The destructive nature of teacher tenure is, of course, not confined to New Jersey. If it were, we could all rest easy knowing that Gov. Chris Christie is on the case. Unfortunately, teacher tenure is wreaking havoc all across the fruited plains.

Take this recent case from Michigan. According to the Jackson Citizen Patriot, “A former Stockbridge High School teacher accused of threatening to kill the principal signed a severance agreement that will cost Stockbridge Community Schools about $135,000.”

This particular teacher had been suspended for two weeks by the principal for showing an R-rated movie to her students without permission from parents or school administrators. Apparently, this caused the teacher to go crackers, because she then threatened to “off” herself and the school principal, the paper reports.

But tenure served as the teacher’s ace-in-the-hole. Despite all of the teacher’s transgressions, it was the school that ended writing a six-figure check as a result of the episode.

“The sooner you can resolve the issue, the better off you are,” an official said of the district’s decision.

Think the Michigan case is an aberration? Consider this recent example of tenure-gone-wild from the state of California.

The Sacramento Bee reports that the Sacramento school district paid a middle school teacher $87,000 over 14 months as school and police officials investigated allegations that he sexually abused children. That includes $347 per day for the two weeks the teacher was in the Sacramento County jail awaiting trial on charges of sex crimes with young kids.

In the case of Sam Brannan Middle School teacher Preston Lewis, the union protections allowed him regular contact with young students despite repeated allegations of inappropriate sexual activity with his foster children and others. The Sacramento school district paid Lewis over the course of three administrative leaves stemming from child sexual abuse allegations since 2007, the Bee reports.

The paper finds that over the past five years, Sacramento City United school district has paid out $1.1 million in salary to 49 educators for 3,819 school days they stayed home while under investigation for misconduct. And that figure doesn’t include health insurance, retirement or substitute teacher expenses.

Granted, the Michigan and California cases are exotic examples of tenure-gone-wild. Much more common is the ineffective, indifferent or incompetent teacher who remains in the classroom because his or her school district cannot afford the termination process.

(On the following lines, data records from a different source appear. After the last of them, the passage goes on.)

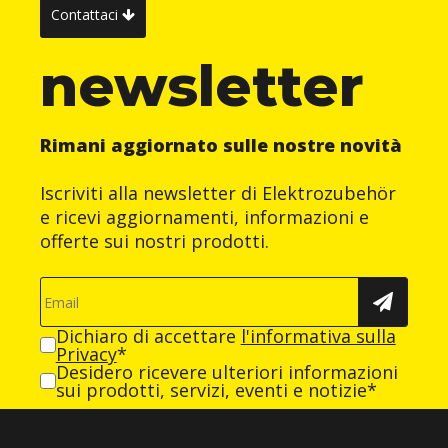
Contattaci
newsletter
Rimani aggiornato sulle nostre novità
Iscriviti alla newsletter di Elektrozubehör
e ricevi aggiornamenti, informazioni e
offerte sui nostri prodotti.
Dichiaro di accettare
l'informativa sulla
Privacy
*
Desidero ricevere ulteriori informazioni
sui prodotti, servizi, eventi e notizie*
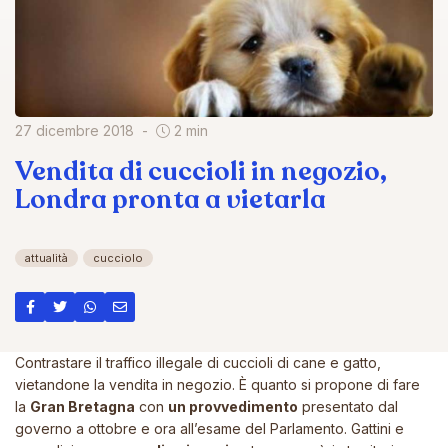
27 dicembre 2018
2 min
Vendita di cuccioli in negozio,
Londra pronta a vietarla
attualità
cucciolo
Contrastare il traffico illegale di cuccioli di cane e gatto,
vietandone la vendita in negozio
. È quanto si propone di fare
la
Gran Bretagna
con
un provvedimento
presentato dal
governo a ottobre e ora all’esame del Parlamento. Gattini e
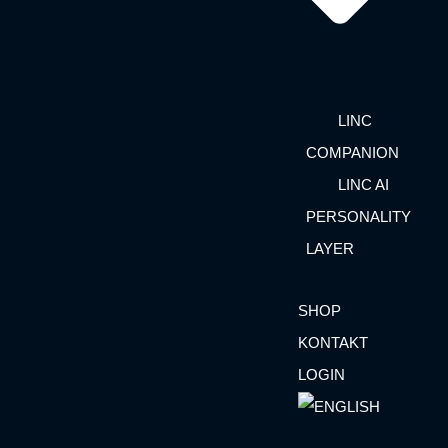
LINC
COMPANION
LINC AI
PERSONALITY
LAYER
SHOP
KONTAKT
LOGIN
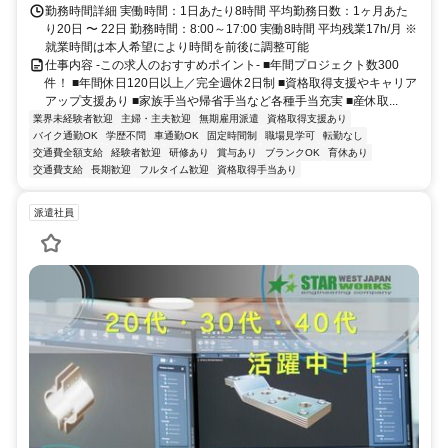
勤務時間詳細 実働時間：1日あたり8時間 平均勤務日数：1ヶ月あた
り20日 〜 22日 勤務時間：8:00～17:00 実働8時間 平均残業17h/月 ※
就業時間は本人希望により時間を前後に調整可能
仕事内容 -この求人のおすすめポイント- ■年間プロジェクト数300
件！ ■年間休日120日以上／完全週休2日制 ■資格取得支援やキャリア
アップ支援あり ■家族手当や帰省手当など各種手当充実 ■産休取...
業界未経験者歓迎
主婦・主夫歓迎
無期雇用派遣
資格取得支援あり
バイク通勤OK
学歴不問
車通勤OK
固定時間制
職場見学可
転勤なし
交通費全額支給
経験者歓迎
研修あり
賞与あり
ブランクOK
育休あり
交通費支給
長期歓迎
フルタイム歓迎
資格取得手当あり
派遣社員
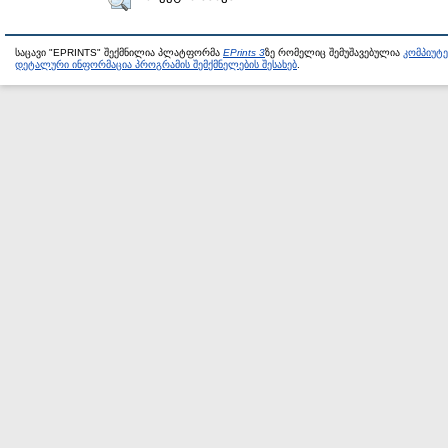
საცავი "EPRINTS" შექმნილია პლატფორმა
EPrints 3
ზე რომელიც შემუშავებულია
კომპიუტ
დეტალური ინფორმაცია პროგრამის შემქმნელების შესახებ
.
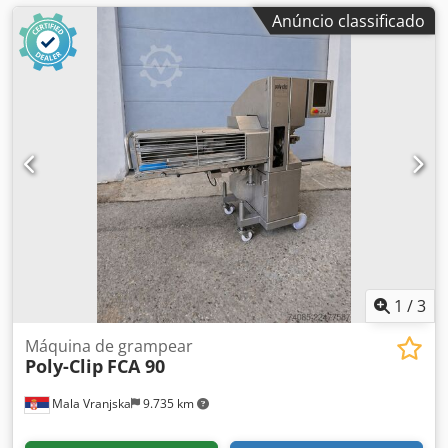
Anúncio classificado
1
/
3
Máquina de grampear
Poly-Clip
FCA 90
Mala Vranjska
9.735 km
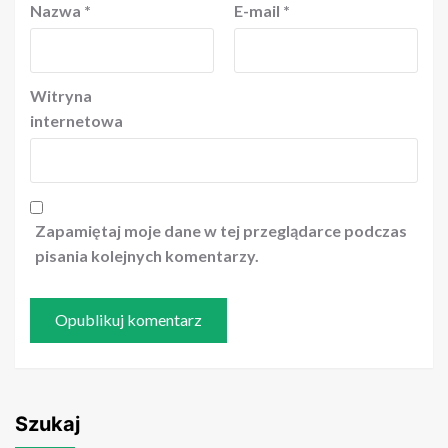
Nazwa
*
E-mail
*
Witryna
internetowa
Zapamiętaj moje dane w tej przeglądarce podczas
pisania kolejnych komentarzy.
Szukaj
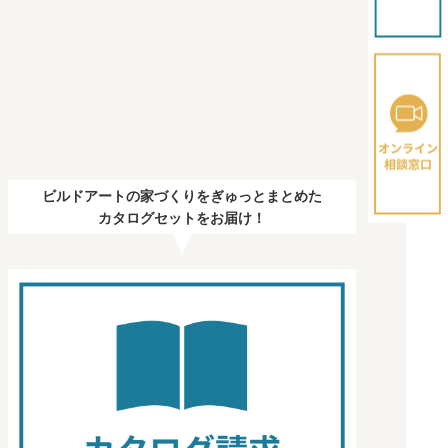
ビルドアートの家づくりをぎゅっとまとめた
カタログセットをお届け！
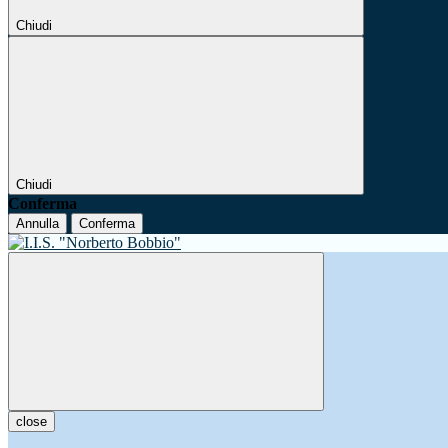
Chiudi
Chiudi
Conferma
Annulla
Conferma
close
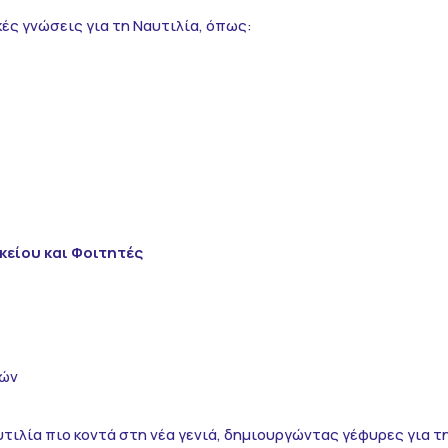
κές γνώσεις για τη Ναυτιλία, όπως:
κείου και Φοιτητές
ιών
τιλία πιο κοντά στη νέα γενιά, δημιουργώντας γέφυρες για 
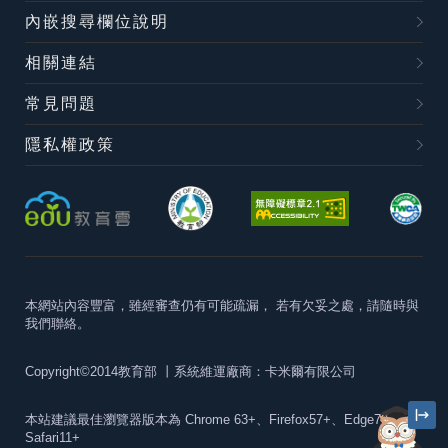
內嵌搜尋欄位說明
相關連結
常見問題
隱私權政策
本網站內容豐富，雖經審查仍有可能疏漏，
若有欠妥之處，請隨時與
我們聯絡。
Copyright©2014教育部
丨系統維運廠商：卡米爾有限公司
本站建議最佳瀏覽器版本為
Chrome 63+、Firefox57+、Edge79+及
Safari11+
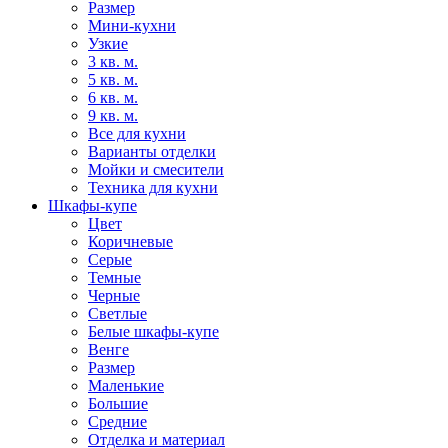
Размер
Мини-кухни
Узкие
3 кв. м.
5 кв. м.
6 кв. м.
9 кв. м.
Все для кухни
Варианты отделки
Мойки и смесители
Техника для кухни
Шкафы-купе
Цвет
Коричневые
Серые
Темные
Черные
Светлые
Белые шкафы-купе
Венге
Размер
Маленькие
Большие
Средние
Отделка и материал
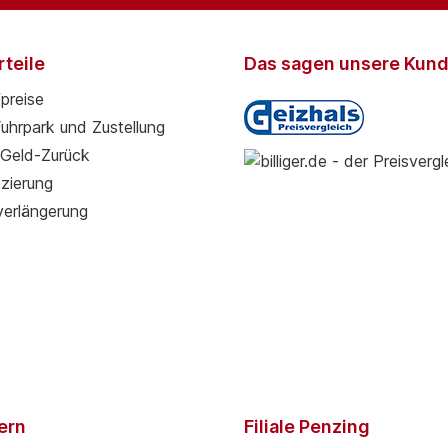
teile
Das sagen unsere Kun
preise
Fuhrpark und Zustellung
Geld-Zurück
zierung
verlängerung
pern
Filiale Penzing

Ever wonder why administrators of failing schools don’t simply pink-slip all the lousy teachers? Tenure laws make that illegal.

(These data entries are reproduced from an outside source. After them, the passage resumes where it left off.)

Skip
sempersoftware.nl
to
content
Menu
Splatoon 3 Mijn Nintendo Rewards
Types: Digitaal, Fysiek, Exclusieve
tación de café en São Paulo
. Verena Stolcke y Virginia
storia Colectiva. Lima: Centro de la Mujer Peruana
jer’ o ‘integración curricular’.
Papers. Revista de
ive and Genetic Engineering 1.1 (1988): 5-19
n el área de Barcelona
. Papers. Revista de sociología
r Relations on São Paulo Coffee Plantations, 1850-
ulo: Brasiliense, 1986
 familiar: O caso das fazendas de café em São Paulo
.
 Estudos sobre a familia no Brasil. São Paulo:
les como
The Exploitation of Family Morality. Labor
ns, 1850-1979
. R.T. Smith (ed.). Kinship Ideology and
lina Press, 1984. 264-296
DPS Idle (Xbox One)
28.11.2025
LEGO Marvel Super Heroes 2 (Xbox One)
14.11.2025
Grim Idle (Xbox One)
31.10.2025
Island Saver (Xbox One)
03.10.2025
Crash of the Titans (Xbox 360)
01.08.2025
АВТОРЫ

The decision to fire a bad teacher requires a large commitment of time and money from a district, with no guarantee of a favorable outcome.

See more examples in Episode 6 of “Kids Aren’t Cars” for more examples from Indiana and Illinois.

Little wonder why districts attempt to fire only the most egregious offenders. As a result, incompetent teachers stay in the classroom and the students get shortchanged on their education.

It’s a deplorable situation, and it’s never going to change until we scrap or completely overhaul teacher tenure.

We’re all familiar with the “If you can read this, thank a teacher” bumper sticker.

Education reformers need our own bumper sticker that reads, “If your child is trapped in a classroom with a suspected child molester, a violent hothead or a teacher who is plain incompetent, thank your local teachers union.”

Sure, it’d make for a huge bumper sticker, but that would only highlight what a daunting, ingrained problem teacher tenure has become.